To keep us from being too offended by incessant marketing schemes, we’ve got some sort of results rigamarole to go through. I’m sure it serves some purpose, but I didn’t hear what exactly; I was too busy on the phone customizing my new Mustang to pay attention. (Cherry red, y’all! Just like a shiny new can of Coke!) But Seacrest leads us over to the shadowy area of fate-deciding, and quickly tells Blake and Kiki that they are safe. Duh. Call the police, cause Phil’s in the bottom three again! I just felt like maybe the police would like to know. Melinda’s safe, and again she does the whole cute excited thing with Crich because they’re so BFF and isn’t it cute? In the kind of way that makes you want to sigh? Also, Crich is safe.

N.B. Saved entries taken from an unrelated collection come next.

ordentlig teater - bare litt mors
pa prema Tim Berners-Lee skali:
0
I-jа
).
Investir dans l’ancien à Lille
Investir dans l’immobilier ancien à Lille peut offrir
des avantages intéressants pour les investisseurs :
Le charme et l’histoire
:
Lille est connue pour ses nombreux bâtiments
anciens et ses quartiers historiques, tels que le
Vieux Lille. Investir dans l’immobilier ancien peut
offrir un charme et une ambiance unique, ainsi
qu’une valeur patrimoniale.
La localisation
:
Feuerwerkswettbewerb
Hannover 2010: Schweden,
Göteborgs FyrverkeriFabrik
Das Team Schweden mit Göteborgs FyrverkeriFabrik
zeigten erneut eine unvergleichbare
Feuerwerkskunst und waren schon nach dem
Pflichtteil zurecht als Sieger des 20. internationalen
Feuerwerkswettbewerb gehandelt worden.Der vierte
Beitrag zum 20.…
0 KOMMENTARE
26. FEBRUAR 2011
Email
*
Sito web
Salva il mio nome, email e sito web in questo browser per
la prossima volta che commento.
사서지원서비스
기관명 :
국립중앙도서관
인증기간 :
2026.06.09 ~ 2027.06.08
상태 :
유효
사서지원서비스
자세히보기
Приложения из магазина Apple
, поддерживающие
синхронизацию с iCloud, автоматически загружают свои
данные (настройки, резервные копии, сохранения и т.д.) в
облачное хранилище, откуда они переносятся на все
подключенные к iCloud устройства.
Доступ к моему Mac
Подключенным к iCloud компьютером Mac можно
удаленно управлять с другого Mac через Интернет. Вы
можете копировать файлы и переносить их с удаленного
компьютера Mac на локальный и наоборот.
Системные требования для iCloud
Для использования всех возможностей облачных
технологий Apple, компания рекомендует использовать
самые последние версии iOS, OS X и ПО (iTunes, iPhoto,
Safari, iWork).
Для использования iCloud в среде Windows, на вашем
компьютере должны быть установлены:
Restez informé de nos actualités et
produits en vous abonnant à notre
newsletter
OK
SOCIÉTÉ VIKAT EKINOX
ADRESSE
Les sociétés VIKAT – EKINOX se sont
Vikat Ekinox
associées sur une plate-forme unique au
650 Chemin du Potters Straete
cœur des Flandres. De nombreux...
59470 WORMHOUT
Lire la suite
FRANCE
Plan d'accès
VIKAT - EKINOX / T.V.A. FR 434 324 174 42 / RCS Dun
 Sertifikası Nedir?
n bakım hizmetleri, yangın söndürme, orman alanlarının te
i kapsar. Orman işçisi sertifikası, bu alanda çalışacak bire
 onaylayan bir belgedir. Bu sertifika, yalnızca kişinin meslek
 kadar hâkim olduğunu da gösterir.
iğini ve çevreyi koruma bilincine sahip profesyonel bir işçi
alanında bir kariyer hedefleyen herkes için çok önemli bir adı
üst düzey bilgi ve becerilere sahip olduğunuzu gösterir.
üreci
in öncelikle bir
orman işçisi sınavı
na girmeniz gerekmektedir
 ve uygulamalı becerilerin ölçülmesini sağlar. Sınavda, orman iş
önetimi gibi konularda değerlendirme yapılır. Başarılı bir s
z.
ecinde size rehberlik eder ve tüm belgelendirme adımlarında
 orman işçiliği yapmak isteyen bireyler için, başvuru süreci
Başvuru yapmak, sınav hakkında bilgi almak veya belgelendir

We’re on to the second row now, and Sanjaya’s earned himself a spot at the near end so they’re no longer even pretending he’s in any danger. It’s all such a grand and wonderful farce now. I’m even working on a script. I call it Santastica! The Musical. I see it as sort of an off-off Broadway kind of thing, but there’s potential for mass appeal. Oh yeah, and Haley’s finally landed in the bottom three. No, I’m not smiling, that’s just Vaseline on my teeth.
Gwen. Angel. Music? No.
If we finished the bottom three now, you’d totally change the channel before finding out you’re obligated to watch ‘Til Death next or else it’s just stealing. And when we return from break, it’s time for Gwen Stefani to take the Idol stage and work some contemporary magic the likes of which you shall not see again until AI’s 34th season when by definition “Sweet Escape” will be a classic. So enjoy.
Gwen and her harem of cultural appropriation come out and do some sparkling, and she even tries to dance for us in 6-inch white stilettos. Thanks, Gwen! And, Akon’s there too. Not sure why. He is a pretty convincing hype man, though. Maybe he’s auditioning for his own Flava Flav type show. “My Akon Loins”? Who wouldn’t watch that?
Ryan chats Gwen up a bit and lets drop that she’s a part of the whole Idol Cares About The World And Do Other Stuff Good Too thing that they’re doing, and I can’t do much with that. Caring about the world and stuff is great. Charity rules.
Also great? Cutting to the chase. So we’re finally down to determining the final member of our bottom three tonight. Between Gina and Chris Sligh, this isn’t really fair. Oh, well. So Phil, Haley, and Chris are the bottom three. Ryan sends Phil back to Safety, and now it’s a showdown. Ryan asks who the judges think are going home, and Randy gibbers and Paula rambles because that's how they make the big bucks, so Ryan cuts them off and then asks Simon. He says without hesitation that Chris is out. Prescient, isn’t he? Ryan gives a rehashing of the judges’ comments last night, and even though Haley suffers majorly from Disney syndrome, Sligh is no competition for a pretty girl in this thing. The picture … goes to Haley, which means … Sligh … you are no longer in the running … toward becoming … America’s Next Top “Who?” Sorry guy, your personality was really starting to reek of effort (not to mention bad breath control and crazy un-rhythm), and you must know how that turns off the fans. But hey, at least you didn’t get far enough for them to cut your hair, right? Always a bright side, honey.